To detect perfusion abnormalities at an early stage of CAD, myocardial perfusion is often assessed by analyzing cardiac MR perfusion (CMRP) images. A combination of rest and stress-induced perfusion allows assessing the ability of the heart to adapt to physical exercise, quantified as the myocardial perfusion reserve index (MPRI).
However, especially in stress MR acquisitions, the inability of a patient to breath-hold may lead to misalignments between subsequently acquired frames (e.g. Figure 1a) and MPRI, which is based on dynamic contrast uptake (upslope), cannot be measured reliably (e.g., the profile in Figure 1b). Here, we propose a novel motion correction method which is especially aimed at robustness.
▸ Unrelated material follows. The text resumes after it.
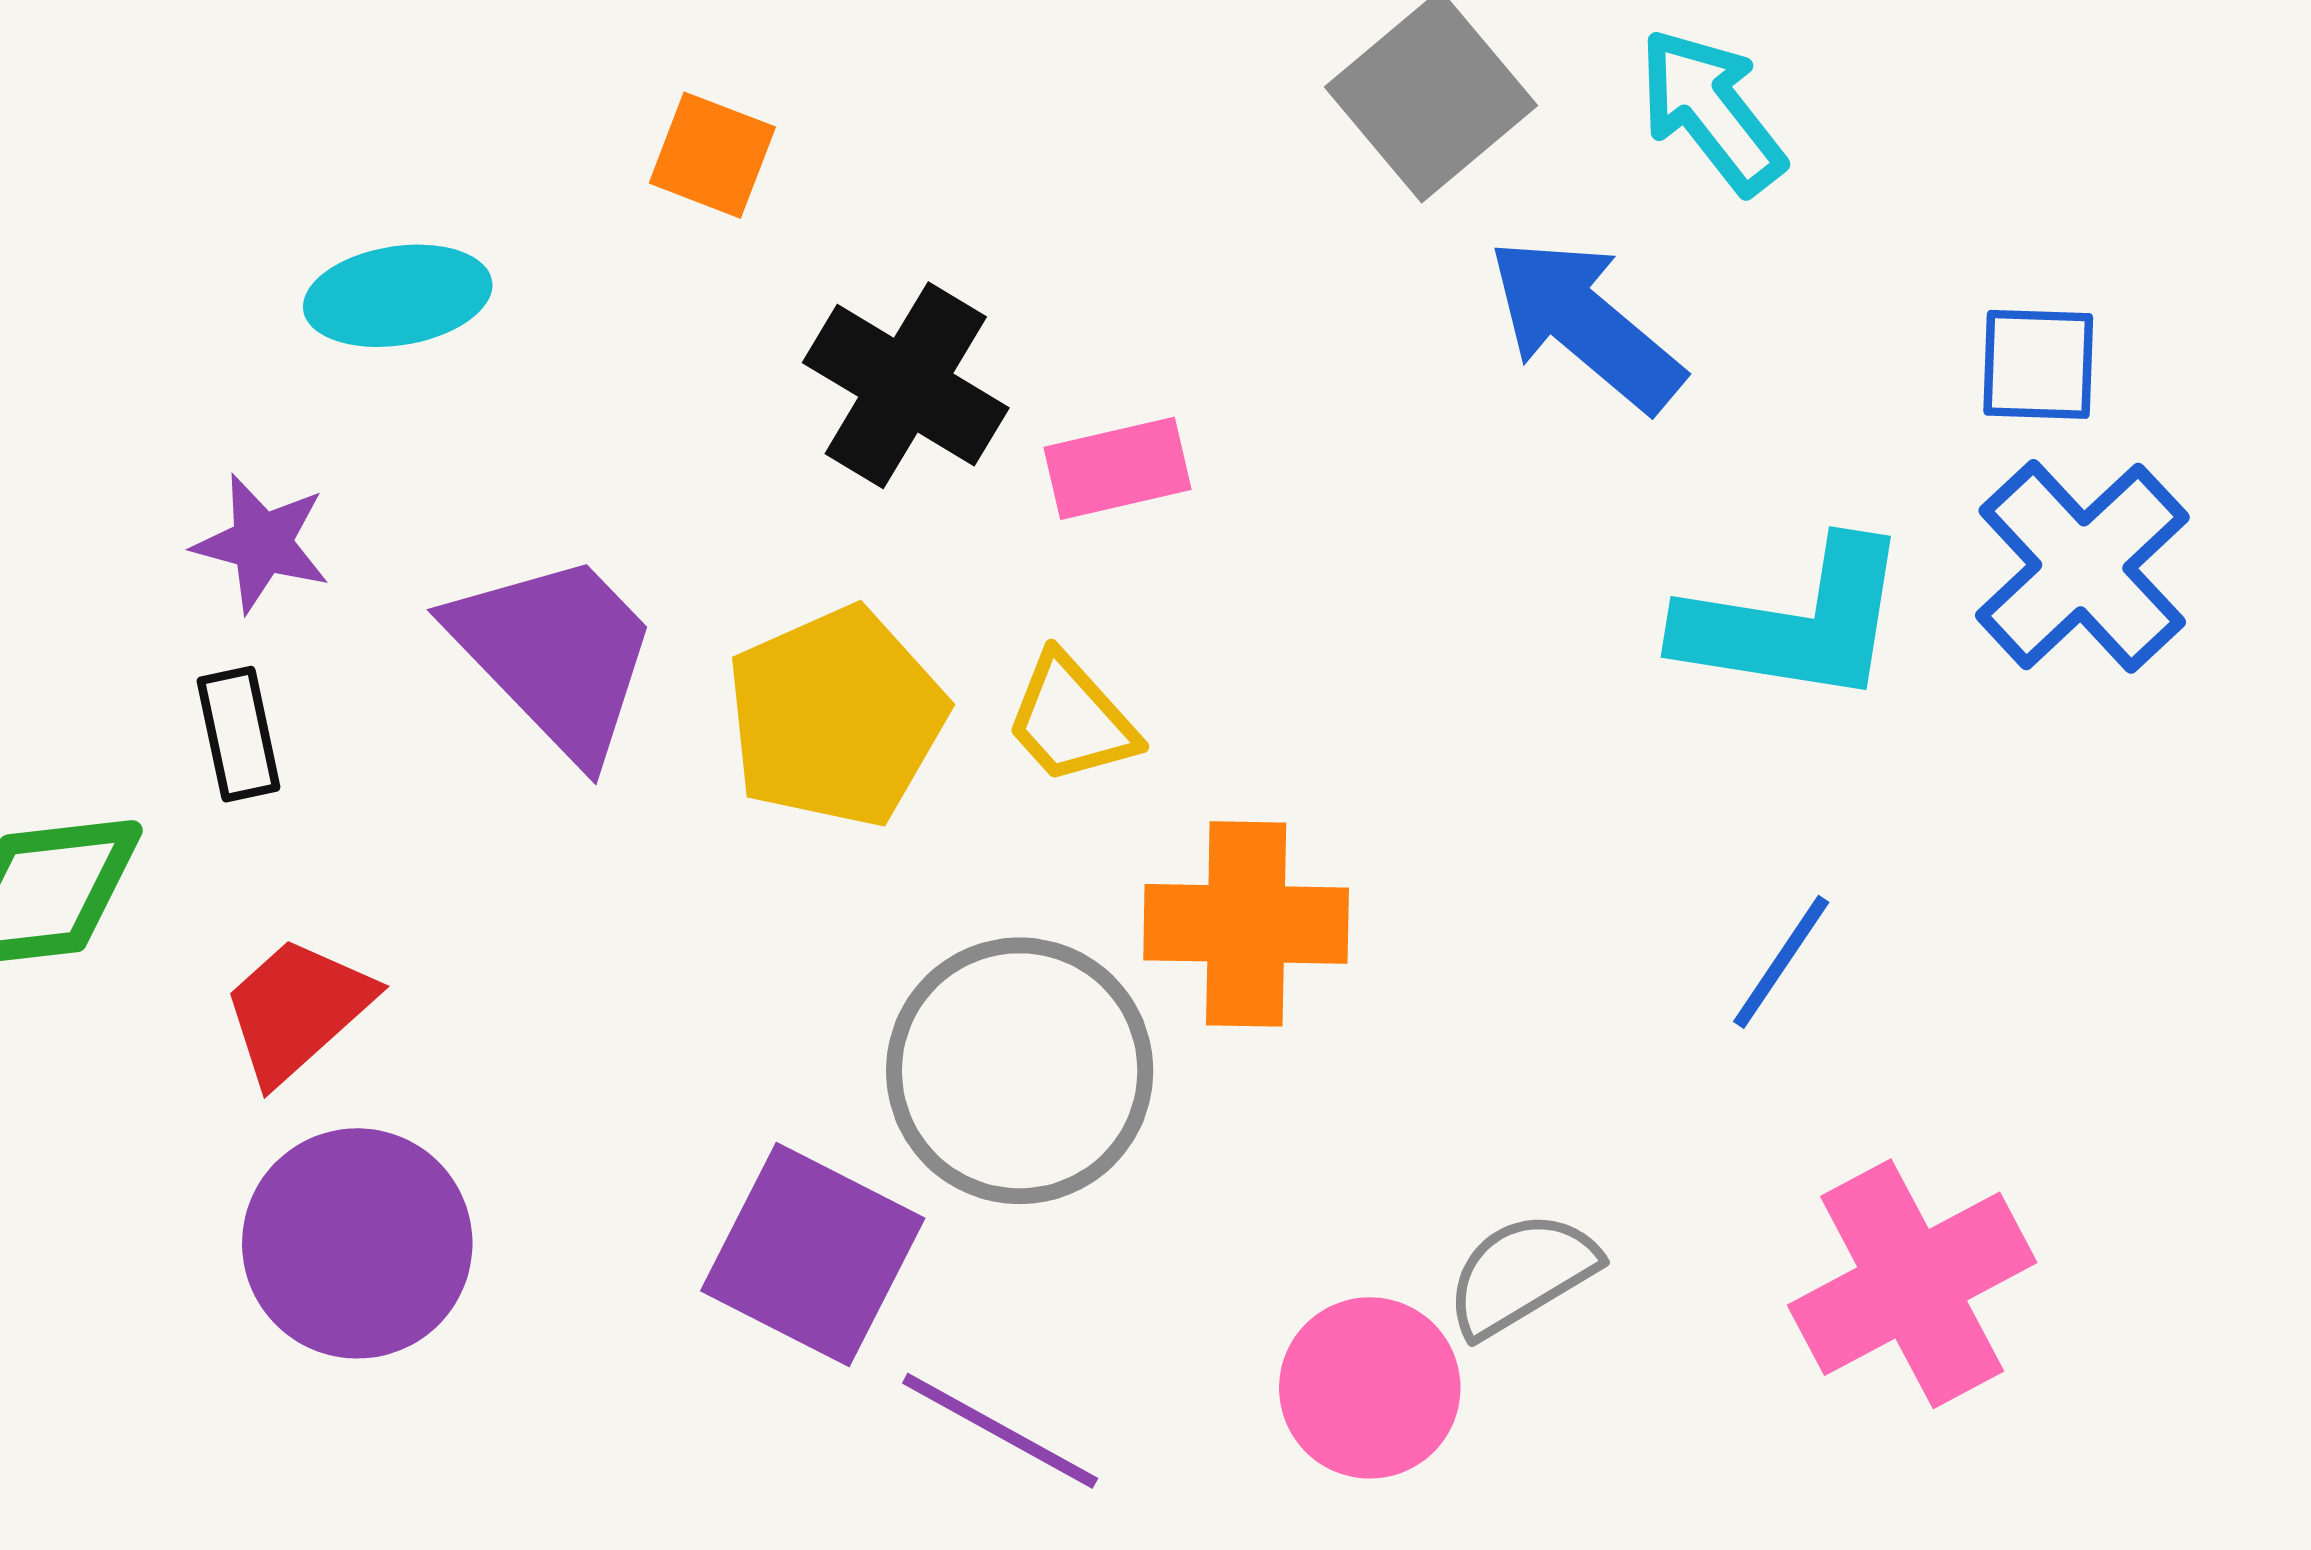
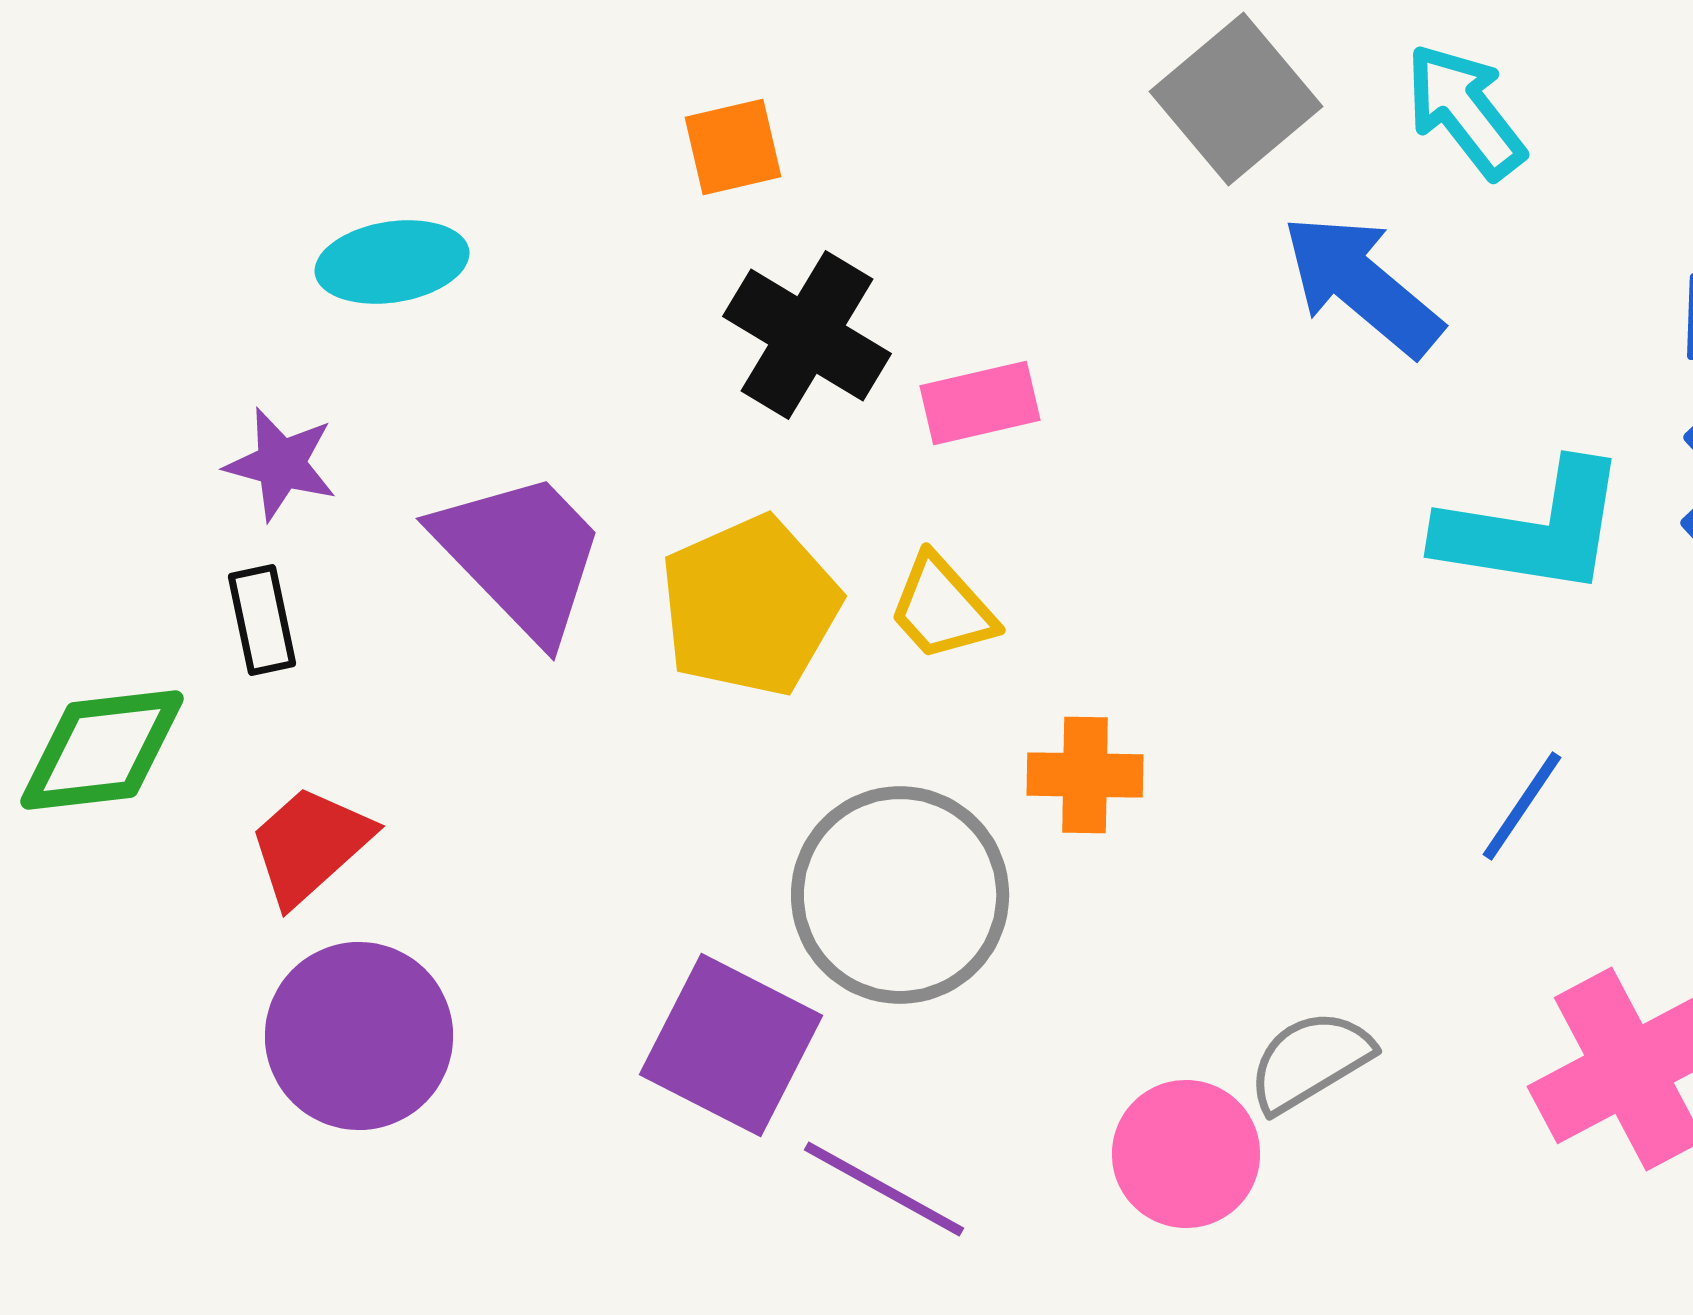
orange square: (712, 155) -> (733, 147), moved, turned -34
orange cross: (1246, 924) -> (1085, 775), size x0.7

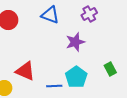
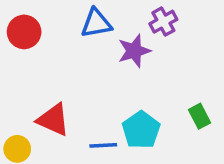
blue triangle: (50, 15) -> (96, 23), turned -30
purple star: (75, 42) -> (134, 51), moved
Motion artifacts manifest themselves as sudden intensity changes over time and show up as high frequency content (Figure 1d). We propose to minimize this high frequency content directly by translating all the frames in the sequence, thereby removing the motion artifacts. The content of the imaged frames themselves does not change. Therefore the original image content is preserved.
A dataset comprising rest and stress images (MRI, 1.5 Tesla) from 10 patients with suspected CAD was used to validate the proposed motion correction method. The registration accuracy of the method was assessed based on annotated myocardium contour locations (Figures 1a and c) and clinically relevant parameters (relative upslope, MPRI). These parameters were based on expert annotations, after motion correction with the proposed method and with an existing method based on independent component analysis (ICA).
Mean displacements in the non-registered sequences were 2.46 (rest) and 4.85 (stress) pixels (average pixel size: 1.52 mm isotropic). For the proposed method (FT), these decreased to 0.15 and 0.23 pixels, respectively. However, for the ICA based method these were about 1.76 and 5.08 pixels, an motion increase for the stress sequences.
Rest and stress upslope parameters of the proposed method (FT) and the ICA method were compared to expert annotations in Bland-Altman plots (Figure 1e and f) and showed good agreement between FT and expert (not statistically significantly different, level P<0.05), while ICA and experts tended to agree less (P=0.026). ICA mainly failed on stress sequences with large motions. MPRI values showed good agreement between FT and experts (Table 1).
Figure 1. Typical frames of cardiac sequences before a) and after b) motion correction (with FT). The frames are annotated with epi- and endocardial contours. + (near arrows) indicates the annotated displacement evaluation point. (c) Example time-intensity curves in time domain and d) in the frequency domain. The motion artifacts visible in the time domain show up as additional high-frequency content in the frequency domain. e,f) Bland-Altman plots with ICA and FT estimates of relative upslopes in e) rest and f) stress sequences, compared to expert annotations. The means are denoted with a dashed line for ICA and a solid line for FT. For clarity, confidence boundaries have been left out.
Table 1. MPRI values for expert annotation and after FT motion correction
With minimal user intervention (ROI selection in 1 frame), sequences of 50 frames can now be registered automatically in 20 seconds compared to approximately 1 minute required by ICA and 10 minutes required for manual annotation, while robustly determining upslope and MPRI.
To our knowledge, the minimal user effort, combined with the robustness of the proposed method make it feasible for the first time to process stress sequences in a clinical setting and use parameters such as MPRI in patient care.